AIMMS-Division of Molecular Toxicology, Department of Chemistry and Pharmaceutical Sciences (CPS), VU University Amsterdam, De Boelelaan 1083, 1081 HV Amsterdam, The Netherlands.
Toxicol Lett. 2013 Oct 9;222(3):247-56. doi: 10.1016/j.toxlet.2013.07.023. Epub 2013 Aug 2.

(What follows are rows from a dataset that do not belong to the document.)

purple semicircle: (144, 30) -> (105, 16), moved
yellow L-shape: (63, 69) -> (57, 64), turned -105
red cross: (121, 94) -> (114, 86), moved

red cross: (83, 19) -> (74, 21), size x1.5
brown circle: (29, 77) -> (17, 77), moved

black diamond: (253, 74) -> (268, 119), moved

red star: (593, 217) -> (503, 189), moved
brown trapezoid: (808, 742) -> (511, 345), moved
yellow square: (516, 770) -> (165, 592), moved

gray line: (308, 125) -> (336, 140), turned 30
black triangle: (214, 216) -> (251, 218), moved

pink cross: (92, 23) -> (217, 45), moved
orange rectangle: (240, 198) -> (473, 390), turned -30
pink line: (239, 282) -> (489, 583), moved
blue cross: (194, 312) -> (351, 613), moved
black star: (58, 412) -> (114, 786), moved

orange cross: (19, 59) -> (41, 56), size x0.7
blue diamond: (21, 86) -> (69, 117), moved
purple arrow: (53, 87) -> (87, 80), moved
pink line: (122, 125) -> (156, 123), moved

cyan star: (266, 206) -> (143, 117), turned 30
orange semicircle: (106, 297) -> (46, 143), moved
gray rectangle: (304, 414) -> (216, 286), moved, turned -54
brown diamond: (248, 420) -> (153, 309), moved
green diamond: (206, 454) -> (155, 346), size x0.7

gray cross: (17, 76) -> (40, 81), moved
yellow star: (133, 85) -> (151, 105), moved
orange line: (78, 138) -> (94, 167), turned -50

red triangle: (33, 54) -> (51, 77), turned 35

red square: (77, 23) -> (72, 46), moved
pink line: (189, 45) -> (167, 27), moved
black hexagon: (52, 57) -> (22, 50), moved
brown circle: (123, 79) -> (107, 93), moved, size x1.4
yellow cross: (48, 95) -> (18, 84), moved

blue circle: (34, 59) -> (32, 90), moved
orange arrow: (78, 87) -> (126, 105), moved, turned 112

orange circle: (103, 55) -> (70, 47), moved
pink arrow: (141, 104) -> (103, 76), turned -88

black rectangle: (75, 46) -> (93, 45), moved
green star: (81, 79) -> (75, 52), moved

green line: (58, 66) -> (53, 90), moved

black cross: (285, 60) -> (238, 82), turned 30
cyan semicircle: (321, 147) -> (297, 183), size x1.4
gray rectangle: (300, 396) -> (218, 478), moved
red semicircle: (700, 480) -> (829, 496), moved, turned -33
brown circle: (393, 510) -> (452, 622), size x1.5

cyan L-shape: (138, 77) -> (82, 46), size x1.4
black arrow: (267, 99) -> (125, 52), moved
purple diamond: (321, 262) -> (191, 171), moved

Clozapine, an often-prescribed antipsychotic drug, is implicated in severe adverse drug reactions (ADRs). Formation of reactive intermediates by cytochrome P450s (CYPs) has been proposed as a possible explanation for these ADRs. Moreover, a protective role for human glutathione S-transferases (hGSTs) was recently shown using purified enzymes. We investigated the interplay between CYP bioactivation and GST detoxification in a reconstituted cellular context using recombinant yeast expressing a bacterial CYP BM3 mutant (M11), mimicking the drug-metabolizing potential of human CYPs, combined with hGSTA1-1, M1-1 or P1-1. Clozapine and the N-desmethylclozapine metabolite caused comparable growth inhibition and reactive oxygen species (ROS) formation, whereas the clozapine-N-oxide metabolite was clearly less toxic. Clozapine metabolism by BM3 M11 and the hGSTs in yeast was confirmed by identification of stable clozapine metabolites and hGST isoform-specific glutathione-conjugates. Oxidative metabolism of clozapine by BM3 M11 increased ROS formation and growth inhibition. Co-expression of hGSTP1-1 protected yeast from BM3 M11 induced growth inhibition in presence of clozapine, whereas similar expression levels of hGSTA1-1 and hGSTM1-1 did not. ROS formation was not lowered by hGSTP1-1 co-expression and was unrelated to mitochondrial electron transport chain (mETC) activity. We present a novel cellular model to study the effect of CYP and GST interplay in drug toxicity.
氯氮平是一种常用的抗精神病药物,与严重的药物不良反应(ADR)有关。细胞色素 P450s(CYPs)形成的反应中间体被认为是这些 ADR 的可能解释。此外,最近使用纯化酶证明了人类谷胱甘肽 S-转移酶(hGSTs)的保护作用。我们使用表达细菌 CYP BM3 突变体(M11)的重组酵母在重组细胞环境中研究了 CYP 生物活化和 GST 解毒之间的相互作用,该突变体模拟了人类 CYP 的药物代谢能力,并与 hGSTA1-1、M1-1 或 P1-1 结合。氯氮平和 N-去甲基氯氮平代谢物引起相当的生长抑制和活性氧(ROS)形成,而氯氮平-N-氧化物代谢物明显毒性较低。通过鉴定稳定的氯氮平代谢物和 hGST 同工型特异性谷胱甘肽缀合物,证实了酵母中 BM3 M11 和 hGSTs 对氯氮平的代谢。BM3 M11 对氯氮平的氧化代谢增加了 ROS 的形成和生长抑制。在存在氯氮平的情况下,hGSTP1-1 的共表达保护酵母免受 BM3 M11 诱导的生长抑制,而 hGSTA1-1 和 hGSTM1-1 的相似表达水平则没有。hGSTP1-1 的共表达并没有降低 ROS 的形成,与线粒体电子传递链(mETC)活性无关。我们提出了一种新的细胞模型,用于研究 CYP 和 GST 相互作用在药物毒性中的作用。